ABRUPTO

2.7.07


OS LIVROS DA MINHA VIDA 7
(OS PROPRIAMENTE DITOS, OS VERDADEIROS, OS DA BAYER)

O Enigma da Atlântida de Edgar P. Jacobs - 1ª parte



Leitor ávido de histórias aos quadradinhos, tendo como pilar da fé desenhada e revelada o Cavaleiro Andante, fui um frequentador diário da hemeroteca da Biblioteca Pública Municipal do Porto. A hemeroteca, que na altura funcionava numa grande sala à esquerda da entrada do claustro, tinha então quatro tipos de público permanente: os leitores dos jornais diários, quase sempre reformados que se sentavam nas filas da frente; os consultadores do Diário do Governo, à procura laboriosa de uma minudência qualquer que lhes dizia respeito, uma nomeação, uma exoneração, que anotavam nuns papelinhos de agenda; os leitores de banda desenhada ou de revistas populares, como o Século Ilustrado ou a Plateia; e uma meia dúzia de "investigadores", na sua maioria autores de monografias locais, que penosamente procuravam fragmentos de informação nas páginas densas do Comércio do Porto, célebre pela sua rede de correspondentes locais.
Havia habitantes permanentes na sala, o que melhor conhecia foi meu professor de filosofia e era uma personagem de livro: Cruz Malpique. Tinha uma mesa reservada, e os livros e revistas ficavam lá em cima da mesa de uns dias para os outros. Sentava-se e escrevia sem hesitar numa letra fina e cursiva no verso das provas do livro anterior para poupar papel. Usava, e não era o único, umas mangas de alpaca para não polir as mangas do casaco ou da camisa. Assim, sempre sorridente, escrevia livros sobre livros que já ninguém lia.
Fiz parte dos dois últimos grupos, em períodos e idades diferentes, mas não tão diferentes que não acabassem por ser um contínuo. Passei do Mundo de Aventuras, que para mim era já "antigo", para A Batalha, não sei como. Foi como na "passagem do tempo por um banco do jardim de S. Amaro", não se dá por ela, mas está lá.

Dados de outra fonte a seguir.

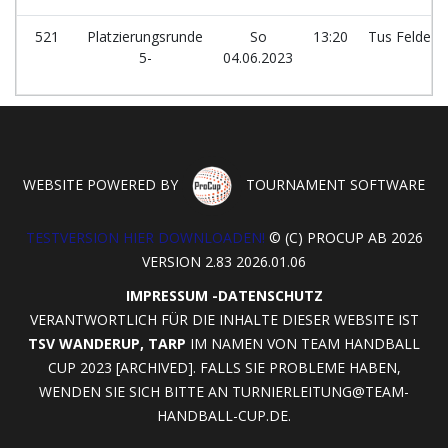
521
Platzierungsrunde
So
13:20
Tus Felde
5-
04.06.2023
WEBSITE POWERED BY
TOURNAMENT SOFTWARE
TESTVERSION HIER DOWNLOADEN!
© (C) PROCUP AB 2026
VERSION 2.83 2026.01.06
IMPRESSUM
-
DATENSCHUTZ
VERANTWORTLICH FÜR DIE INHALTE DIESER WEBSITE IST
TSV WANDERUP, TARP
IM NAMEN VON TEAM HANDBALL
CUP 2023 [ARCHIVED]. FALLS SIE PROBLEME HABEN,
WENDEN SIE SICH BITTE AN
TURNIERLEITUNG@TEAM-
HANDBALL-CUP.DE
.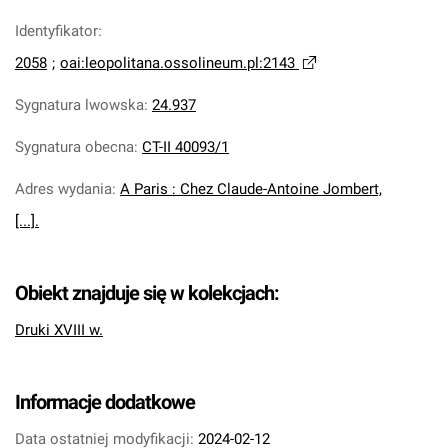
Identyfikator
:
2058
;
oai:leopolitana.ossolineum.pl:2143
Sygnatura lwowska
:
24.937
Sygnatura obecna
:
CT-II 40093/1
Adres wydania
:
A Paris : Chez Claude-Antoine Jombert,
[...].
Obiekt znajduje się w kolekcjach:
Druki XVIII w.
Informacje dodatkowe
Data ostatniej modyfikacji:
2024-02-12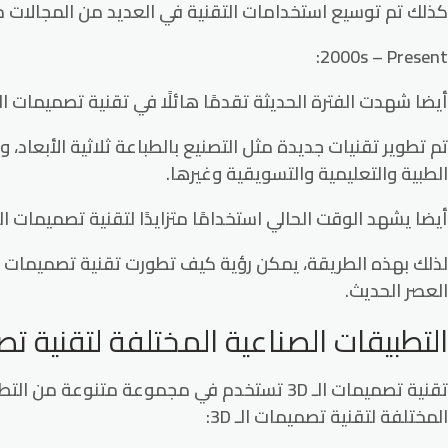
كذلك تم توسيع استخدامات التقنية في العديد من المجالات مث
2000s – Present:
أيضا شهدت الفترة الحديثة تقدمًا هائلًا في تقنية تصميمات الـ 3D، حيث أصبحت البرامج أكثر تطورًا وقوة
تم تطوير تقنيات جديدة مثل التصنيع بالطباعة ثلاثية الأبعاد، 
الطبية والتعليمية والتسويقية وغيرها.
أيضا يشهد الوقت الحالي استخدامًا متزايدًا لتقنية تصميمات الـ 3D في الصناعات المختلفة، ويتوقع أن يستمر التطور والابتكار في هذا المجا
العصر الحديث.
التطبيقات الصناعية المختلفة لتقنية تصمي
تقنية تصميمات الـ 3D تستخدم في مجموعة متن
المختلفة لتقنية تصميمات الـ 3D: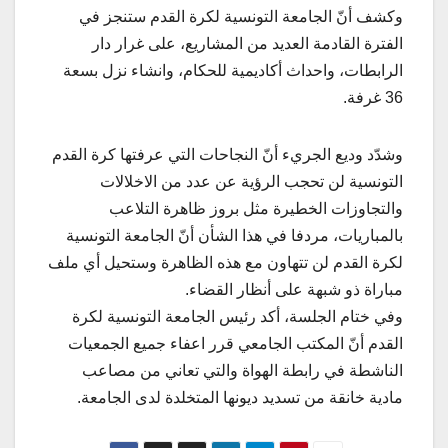
وكشف أنّ الجامعة التونسية لكرة القدم ستنجز في
الفترة القادمة العديد من المشاريع، على غرار دار
الرابطات، واحداث أكاديمية للحكام، وانشاء نزل بسعة
36 غرفة.
وشدّد وديع الجريء أنّ النجاحات التي عرفتها كرة القدم
التونسية لن تحجب الرؤية عن عدد من الاخلالات
والتجاوزات الخطيرة مثل بروز ظاهرة التلاعب
بالمباريات، مردفا في هذا الشأن أنّ الجامعة التونسية
لكرة القدم لن تتهاون مع هذه الظاهرة وستحيل أي ملف
مباراة ذو شبهة على أنظار القضاء.
وفي ختام الجلسة، أكد رئيس الجامعة التونسية لكرة
القدم أنّ المكتب الجامعي قرر اعفاء جميع الجمعيات
الناشطة في رابطة الهواة والتي تعاني من مصاعب
مادية خانقة من تسديد ديونها المتخلدة لدى الجامعة.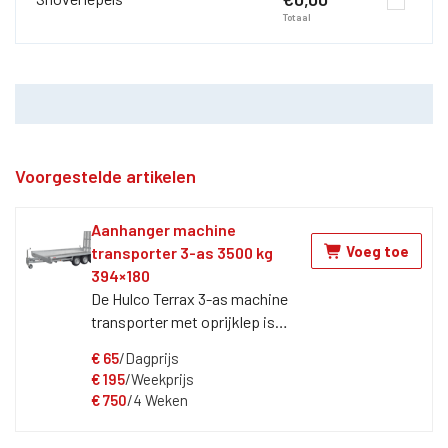
Totaal
Voorgestelde artikelen
Aanhanger machine
Voeg toe
transporter 3-as 3500 kg
394×180
De Hulco Terrax 3-as machine
transporter met oprijklep is
ideaal voor het vervoeren van
€
65
/Dagprijs
machines en voertuigen. Door de
€
195
/Weekprijs
lange oprijklep is het mogelijk
€
750
/4 Weken
om bijna elk materiaal of product
eenvoudig op of af te laden. Voor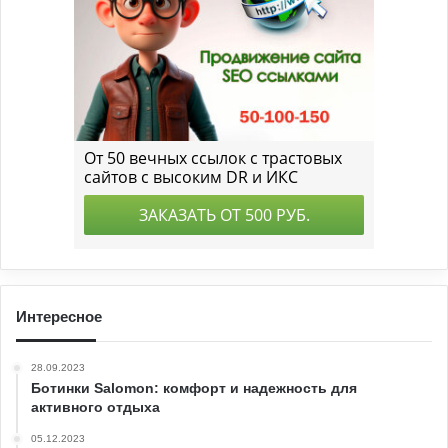
Интересное
28.09.2023
Ботинки Salomon: комфорт и надежность для
активного отдыха
05.12.2023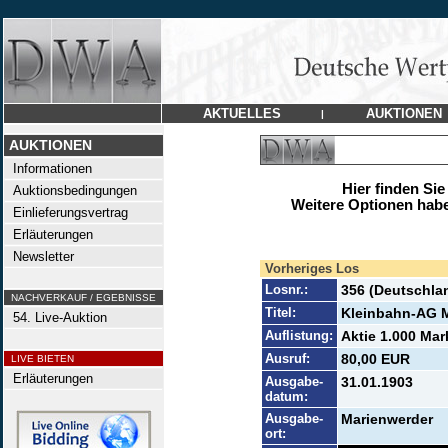
AKTUELLES
AUKTIONEN
|
AUKTIONEN
Informationen
Hier finden Sie
Auktionsbedingungen
Weitere Optionen habe
Einlieferungsvertrag
Erläuterungen
Newsletter
Vorheriges Los
Losnr.:
356 (Deutschla
NACHVERKAUF / EGEBNISSE
Titel:
Kleinbahn-AG 
54. Live-Auktion
Auflistung:
Aktie 1.000 Mark
Ausruf:
80,00 EUR
LIVE BIETEN
Erläuterungen
Ausgabe-
31.01.1903
datum:
Ausgabe-
Marienwerder
ort: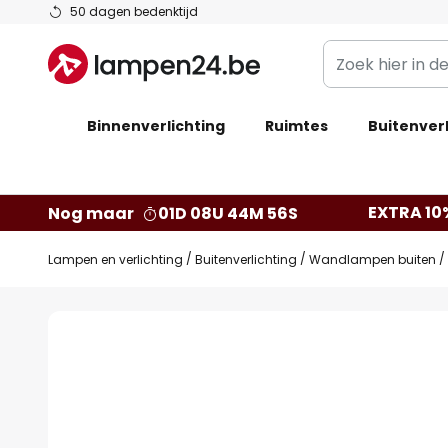
Ga
50 dagen bedenktijd
naar
Zoek
de
hier
inhoud
in
Binnenverlichting
Ruimtes
de
Buitenverl
webwinkel
EXTRA 10
Nog maar
01D 08U 44M 56S
Lampen en verlichting
Buitenverlichting
Wandlampen buiten
Ga
naar
het
einde
van
de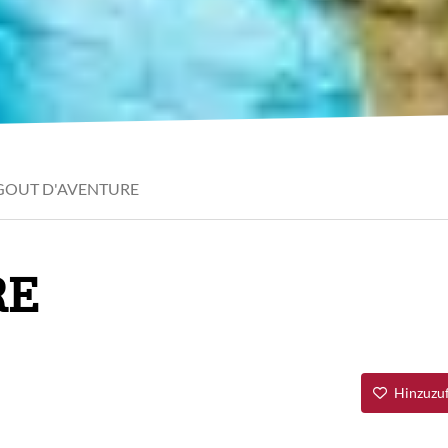
GOUT D'AVENTURE
RE
Hinzuzuf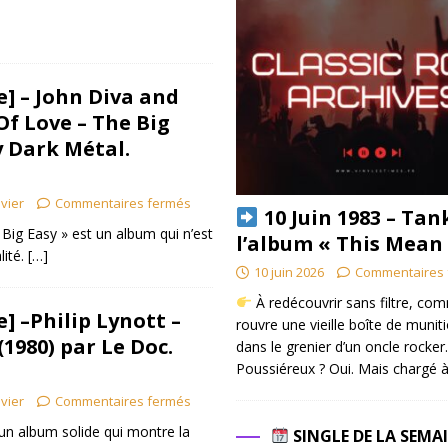
] – John Diva and
Of Love – The Big
y Dark Métal.
ivier
Commentaires fermés
10 Juin 1983 – Tan
Big Easy » est un album qui n’est
l’album « This Mean
lité.
[…]
10 juin 2026
Commentaires 
À redécouvrir sans filtre, co
] –Philip Lynott –
rouvre une vieille boîte de munit
(1980) par Le Doc.
dans le grenier d’un oncle rocker.
Poussiéreux ? Oui. Mais chargé à
ivier
Commentaires fermés
 un album solide qui montre la
SINGLE DE LA SEMA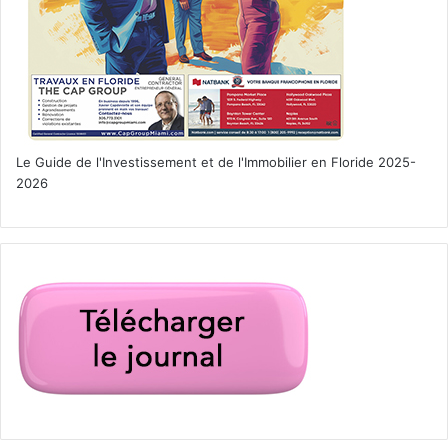
Le Guide de l'Investissement et de l'Immobilier en Floride 2025-
2026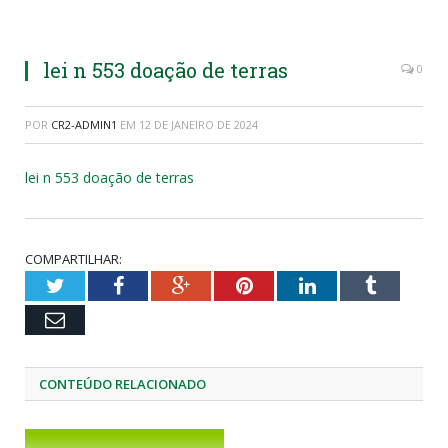
lei n 553 doação de terras
0
POR
CR2-ADMIN1
EM
12 DE JANEIRO DE 2024
lei n 553 doação de terras
COMPARTILHAR:
Twitter
Facebook
Google+
Pinterest
LinkedIn
Tumblr
Email
CONTEÚDO RELACIONADO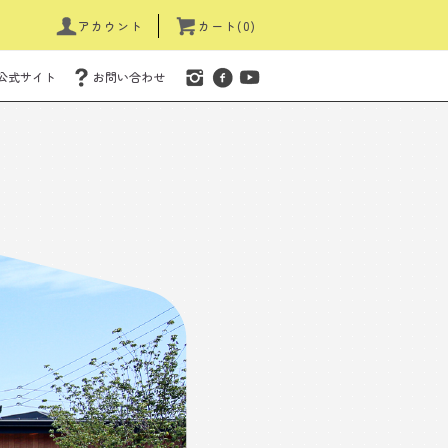
アカウント
カート(0)
公式サイト
お問い合わせ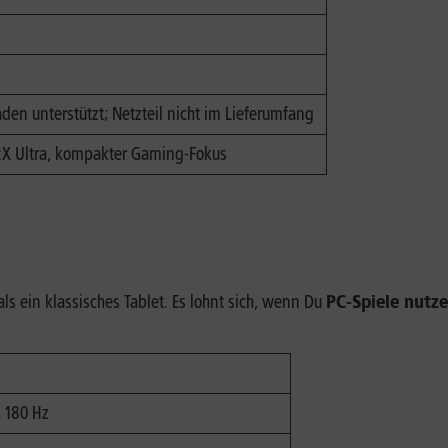
den unterstützt; Netzteil nicht im Lieferumfang
:X Ultra, kompakter Gaming-Fokus
s ein klassisches Tablet. Es lohnt sich, wenn Du
PC-Spiele nutz
, 180 Hz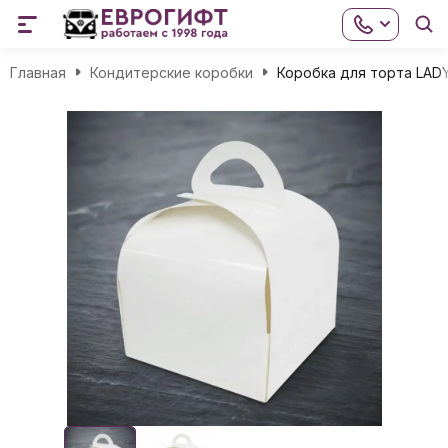
Главная
Кондитерские коробки
Коробка для торта LAD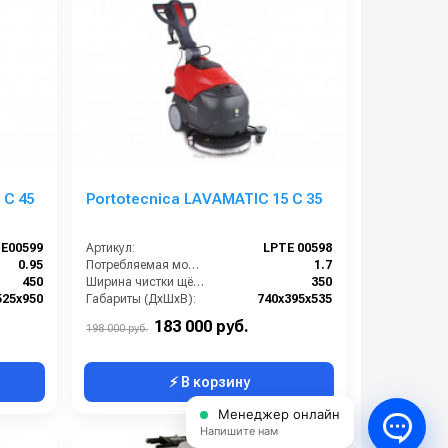
 С 45
Portotecnica LAVAMATIC 15 C 35
E00599
Артикул:
LPTE 00598
0.95
Потребляемая мощность (кВт):
1.7
450
Ширина чистки щёток (мм):
350
525x950
Габариты (ДхШхВ):
740х395х535
1
Количество щеток (шт):
1
183 000 руб.
198 000 руб.
⚡ В корзину
Менеджер онлайн
Напишите нам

Cada grupo tinha uma estratégia particular para consultar o que queria, o que era vital para sobreviver no meio de um pessoal inimaginável, todo ele admitido por cunha, para aquilo que se considerava uma sinecura, onde não se trabalhava. Alguns eram praticamente analfabetos e, como "mandavam" nos jornais e nas revistas, só traziam o que queriam. Ao fim de algum tempo percebia-se que certas estantes eram muito altas para justificar o esforço de tirar os grandes volumes encadernados, e "não vinham à consulta" muitas publicações. Eram autoritários com os velhos reformados e com os miúdos, e deferentes com os amigos do senhor director ou com gente com boas roupas. Recebiam gorjetas e dormiam nas suas cadeiras à vista de todos.

Logo, para se ter o que se queria e sem esperar horas, era preciso moldar os pedidos ao empregado do dia e chegar primeiro para se poder escolher. Isto era válido para os jornais do dia, para o Diário do Governo e também para as histórias aos quadradinhos que se encontravam sempre atrás do balcão, devido à procura. Chegava-se lá e perguntava-se pelo que havia, e lia-se o que havia com um olho no parceiro que tinha obtido o que se queria. Quando ele se levantava ia-se a correr atrás para apanhar o volume. Lá fora, passavam os eléctricos em S. Lázaro e ocasionalmente alguém espreitava pelas frestas da janela entreaberta no Verão para ver o que se passava na sala. Na sala passava-se tudo.

(Continua)

*
Há dias reparei que não há séries de TV sobre Engenheiros. Proliferam as de médicos (só urgências) e advogados (de barra), mas nada de engenharia. Não sei se já houve, tenho 29 anos.
Os motivos são óbvios, parece-me. A época em que a engenharia fez as pessoas sonhar passou, e a actividade de um engenheiro é pouco excitante numa série de TV.

Mas ao ver o recorte do Blake e Mortimer lembrei-me como nessa bd e outras, como o Tintin, as explicações técnicas, bem fundamentadas e detalhadas, entusiasmavam. Lembro-me agora do "Segredo do Espadão" e o "Rumo à Lua". Por outro lado, séries de hoje como o 24 Horas ou filmes como o Matrix usam e abusam da tecnicidade, mas sempre de forma superficial.